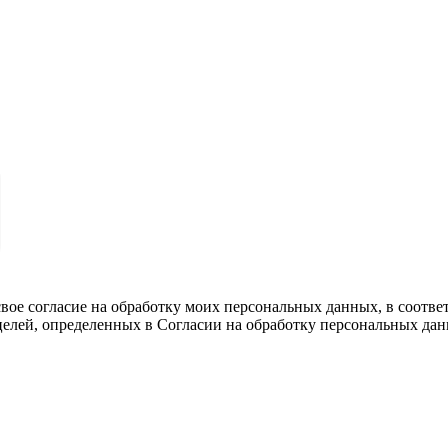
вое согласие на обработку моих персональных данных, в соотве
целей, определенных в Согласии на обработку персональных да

==

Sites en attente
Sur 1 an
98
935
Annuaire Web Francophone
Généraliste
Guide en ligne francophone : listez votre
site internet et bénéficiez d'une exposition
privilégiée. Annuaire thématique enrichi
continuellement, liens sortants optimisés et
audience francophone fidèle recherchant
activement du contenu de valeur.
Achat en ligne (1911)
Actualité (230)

◆ WORK REQUIRED
Only the lines above from the line containing "Sites en attente" through the line containing "Actualité (230)" should be retyped, exactly and with both ends included.

◆ YOUR SOLUTION
Sites en attente
Sur 1 an
98
935
Annuaire Web Francophone
Généraliste
Guide en ligne francophone : listez votre
site internet et bénéficiez d'une exposition
privilégiée. Annuaire thématique enrichi
continuellement, liens sortants optimisés et
audience francophone fidèle recherchant
activement du contenu de valeur.
Achat en ligne (1911)
Actualité (230)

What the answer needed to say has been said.